Sa neutralité politique cache en effet une forte faculté d’adaptation. Aujourd’hui, Rachid Madrane se dit épanoui. En six mois, il a visité foyers et Maisons de justice, fait la tournée de tous les arrondissements judiciaires, permettant aux acteurs de la jeunesse de s’épancher. Il passe beaucoup de temps à écouter, à rassurer, à expliquer. L’homme, il est vrai, a une capacité pour créer l’empathie et soigner ses relations. On ne lui compte aucun ennemi déclaré. Mais son  » manque de solidarité  » vis-à-vis de Rudi Vervoort, mis sur la sellette pour avoir comparé le projet fédéral de la déchéance de nationalité à la politique nazie, suscite des propos acerbes à l’intérieur du PS bruxellois.

Fragilité politique

Son  » exil  » à la Fédération Wallonie-Bruxelles n’a pas ébranlé sa fidélité, car il se sait toujours choyé par Laurette Onkelinx. Même si l’Aide à la jeunesse doit se contenter d’un budget riquiqui (3,18 %). La difficulté tient aussi au maroquin lui-même. La matière est ingrate et sensible et, en plus, le périmètre d’action demeure restreint.  » En termes de travail, cela n’occupe qu’un mi-temps. L’essentiel se fait par les gens de terrain, le ministre veillant à ce que les budgets soient assurés « , glisse Françoise Bertieaux députée MR.  » Parce que vous trouvez que s’occuper de 42 000 jeunes en danger, c’est une petite compétence ? Savez-vous que les Coulibaly ont tous connu des problèmes dans leur enfance ?  » réagit le ministre.

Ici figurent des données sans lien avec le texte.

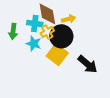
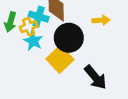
yellow arrow: (69, 19) -> (101, 20), moved
yellow cross: (47, 32) -> (29, 27), moved

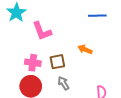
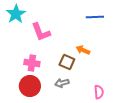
brown square: (57, 62) -> (67, 62), moved, turned 35
gray arrow: (63, 83) -> (62, 83), turned -72

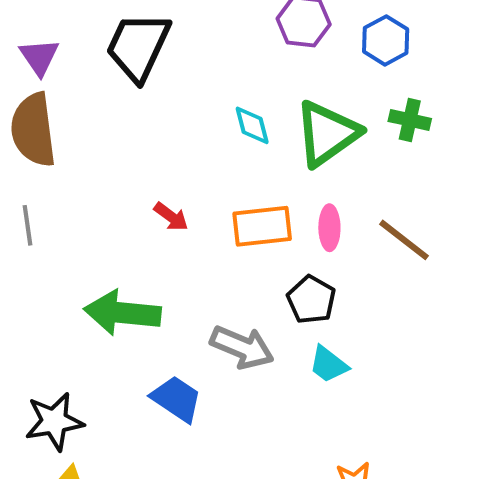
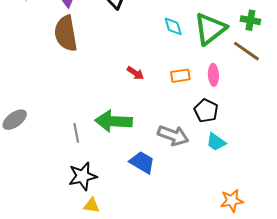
gray line: (28, 225) -> (76, 133), moved
orange rectangle: (262, 226) -> (180, 76), size x0.7
brown line: (404, 240) -> (246, 51), moved

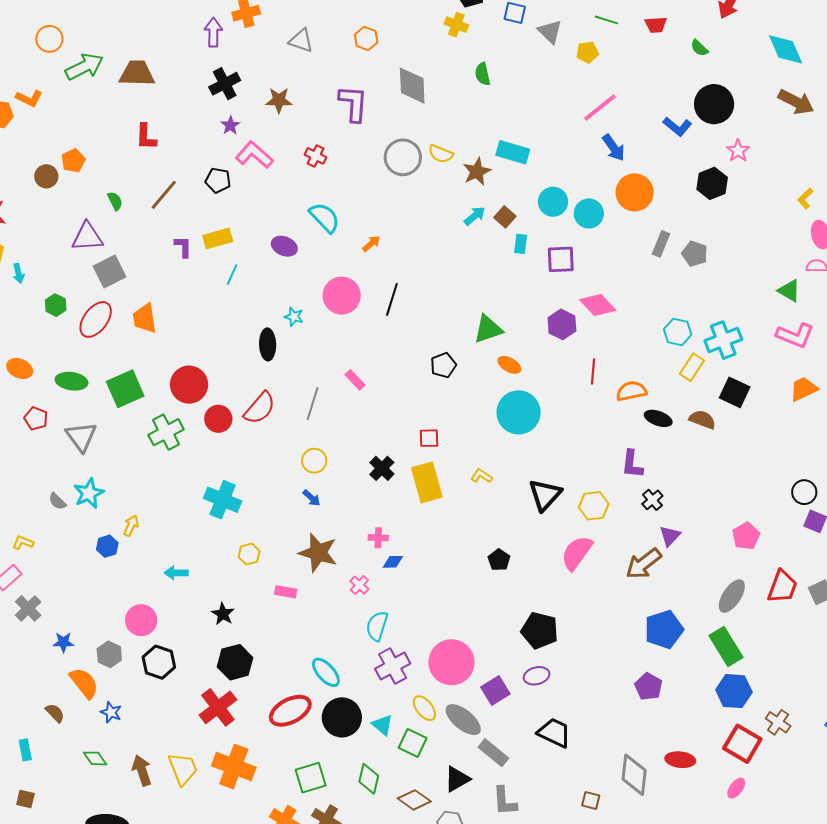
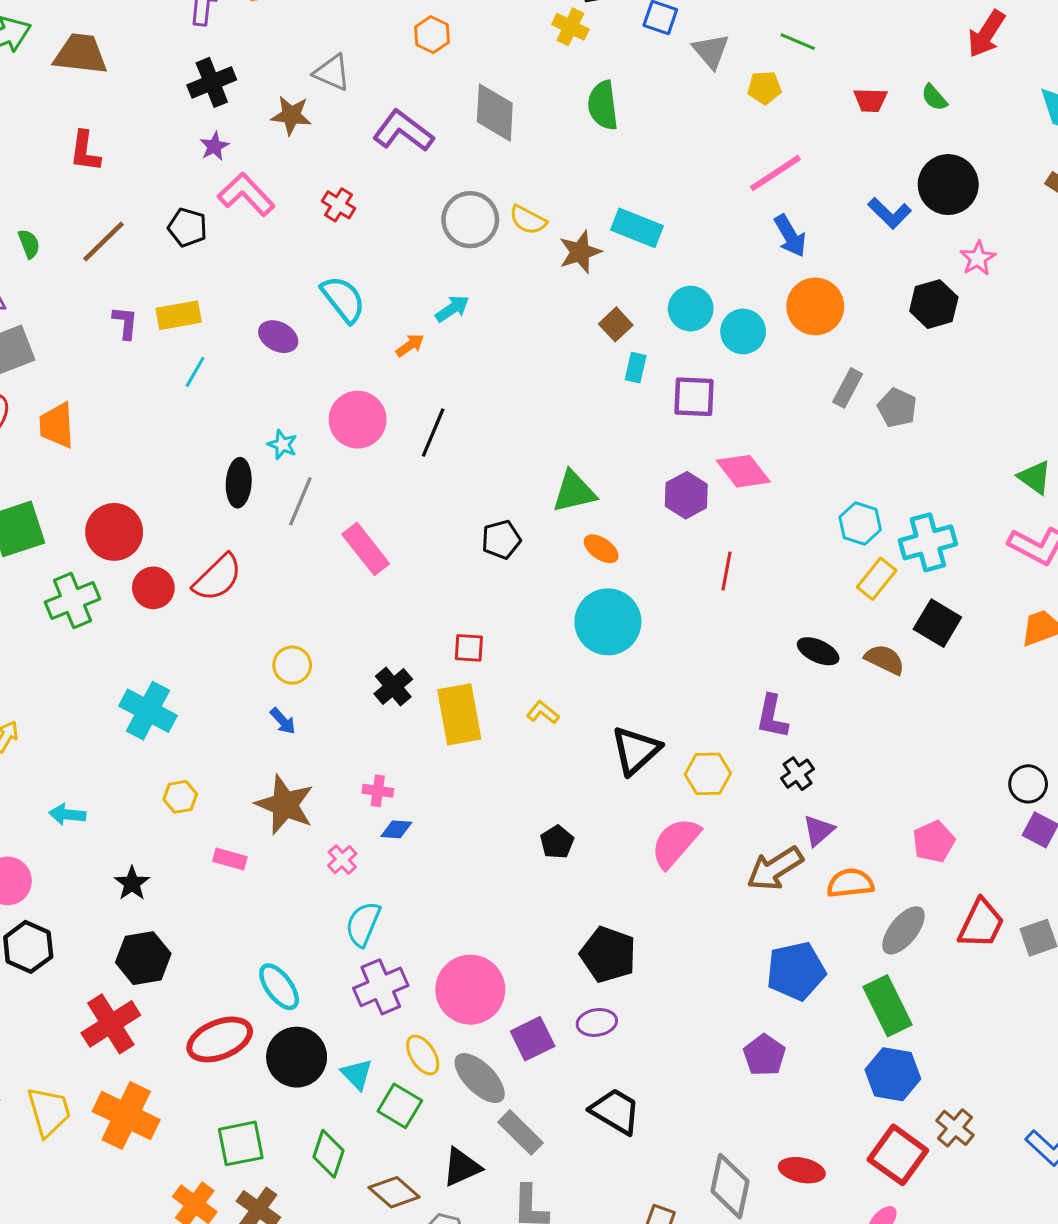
red trapezoid: (656, 25) -> (870, 100), moved
gray triangle: (301, 41) -> (332, 73), moved
green semicircle: (483, 74) -> (603, 105), size x1.4
purple L-shape: (353, 103) -> (403, 131), turned -63
cyan arrow: (475, 216) -> (452, 309), moved
pink rectangle: (355, 380) -> (366, 549), size x1.6
orange semicircle: (631, 391) -> (850, 883), moved
gray line: (313, 404) -> (300, 501), moved

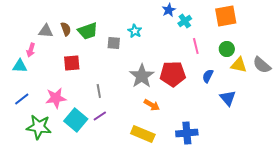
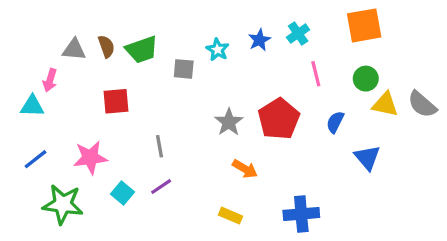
blue star: (169, 10) -> (259, 40), moved
red pentagon: (173, 74) -> (279, 119), turned -30
gray star: (142, 76) -> (229, 122), size x0.7
cyan square: (76, 120) -> (122, 193), size x0.6
yellow rectangle: (143, 134) -> (230, 216), size x0.6

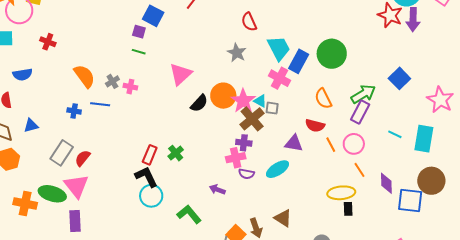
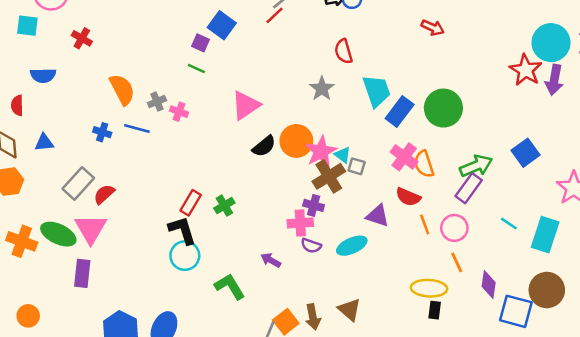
pink cross: (279, 78) -> (404, 157), moved

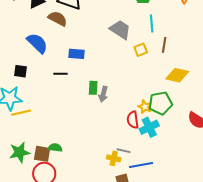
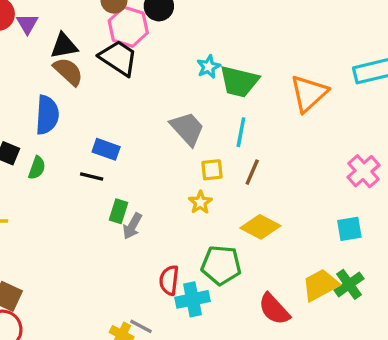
brown semicircle: (58, 19) -> (68, 71), moved
blue semicircle: (37, 43) -> (47, 115), turned 35
black line: (60, 74) -> (92, 177), moved
yellow star: (145, 107) -> (200, 202), moved
green semicircle: (55, 148) -> (37, 168), moved, turned 88

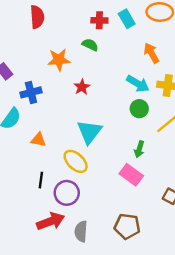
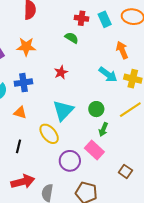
orange star: (59, 60) -> (26, 47), moved
blue cross: (31, 92) -> (23, 83), moved
green circle: (139, 109) -> (96, 109), moved
purple circle: (67, 193) -> (70, 161), moved

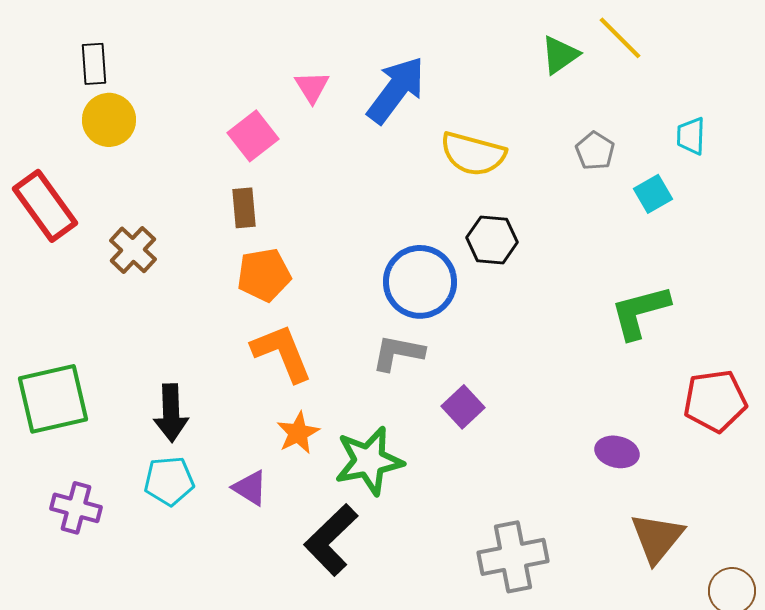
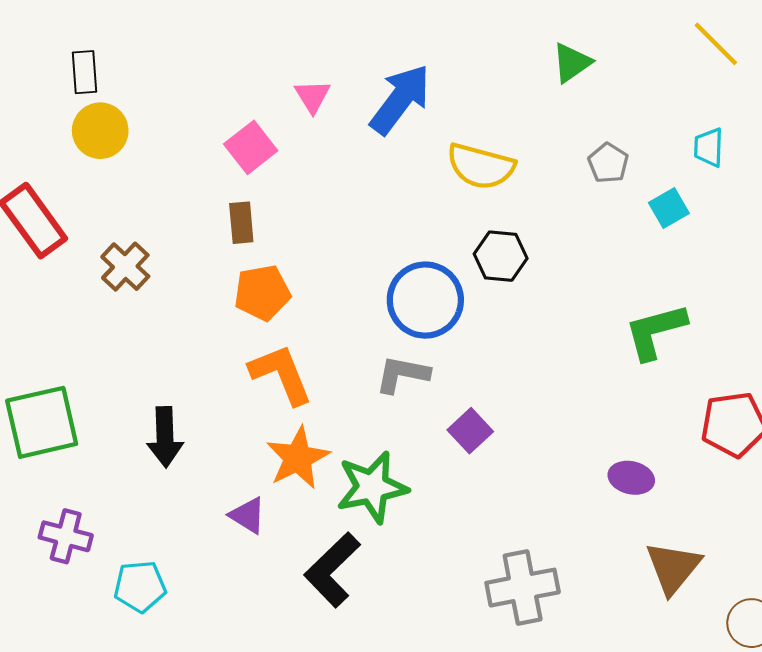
yellow line: (620, 38) -> (716, 44), moved
orange star: (298, 433) -> (298, 458), size x1.4
cyan pentagon: (169, 481) -> (140, 586), moved

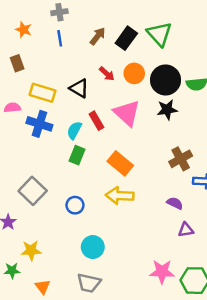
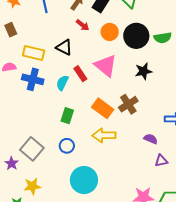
red arrow: (107, 74) -> (83, 25), moved
black star: (167, 110) -> (144, 71), moved
green rectangle: (77, 155) -> (67, 116), moved
brown cross: (181, 159) -> (128, 104), moved
gray square: (33, 191) -> (32, 149), moved
cyan circle: (93, 247) -> (84, 180), size x1.4

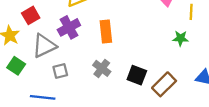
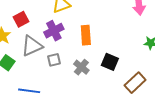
gray square: (60, 71) -> (54, 60), moved
black square: (137, 75) -> (110, 62), moved

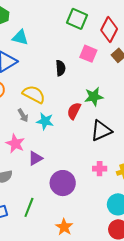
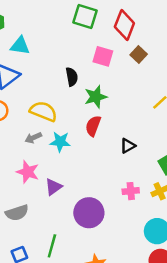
green star: (94, 97) -> (96, 97), moved
gray arrow: (23, 115) -> (33, 138), turned 104
black triangle: (101, 131) -> (128, 146), size x0.6

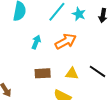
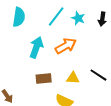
cyan arrow: (36, 42) -> (36, 47), size x1.5

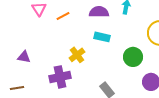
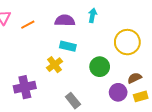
yellow cross: (77, 55) -> (55, 65), moved

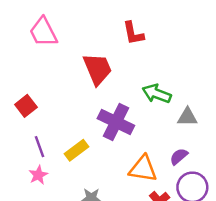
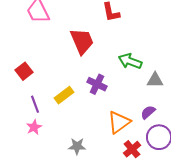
purple cross: (116, 122) -> (97, 84), size x0.7
yellow rectangle: (77, 150) -> (64, 95), moved
orange triangle: (143, 169) -> (119, 122), turned -45

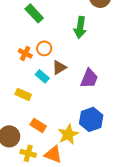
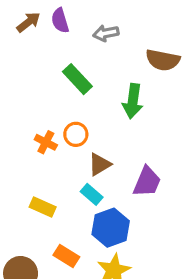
green rectangle: (34, 13) -> (77, 79), moved
cyan rectangle: (42, 76) -> (92, 194), moved
blue hexagon: (91, 119) -> (111, 228), moved

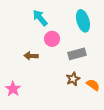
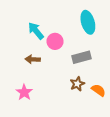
cyan arrow: (40, 18) -> (36, 31), moved
pink star: (13, 89) -> (24, 92), moved

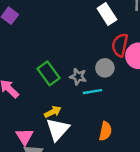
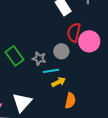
yellow arrow: (53, 112) -> (59, 82), moved
orange semicircle: (105, 131) -> (70, 101), moved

Depuis son arrivée, sa contribution rapportée sur son site se limite à seize communications, dont l’alignement des indemnités perçues par les jeunes en autonomie sur le revenu d’intégration, la création de 40 emplois supplémentaires pour les Maisons de justice ou l’augmentation annuelle de 180 places dans les maisons d’accueil. Et un coup d’éclat : le transfert des Maisons de justice dans le giron communautaire.  » C’est lilliputien comme compétence ! Le PS l’a même rhabillé, en lui attribuant la promotion de Bruxelles, alors qu’il existe déjà d’autres exécutifs qui s’en chargent. Rachid est un homme loyal, intelligent et travailleur, mais il faut une matière… « , ajoute l’un de ses collègues de l’exécutif.

 » Aux dernières élections, son score n’a pas provoqué de tsunami, analyse un poids lourd du PS. Son avenir est lié à la consolidation d’un fief. Rachid Madrane peut faire oublier son origine et séduire au-delà de la communauté marocaine.  » Doit-il, dès lors, vraiment quitter son fief d’Etterbeek ? Laurette Onkelinx miserait sur lui à Schaerbeek. Lui, pour l’instant, ne bouge pas. Pas sûr que cette option soit la meilleure, Rachid Madrane affichant peu de goût, selon certains, pour un mandat local.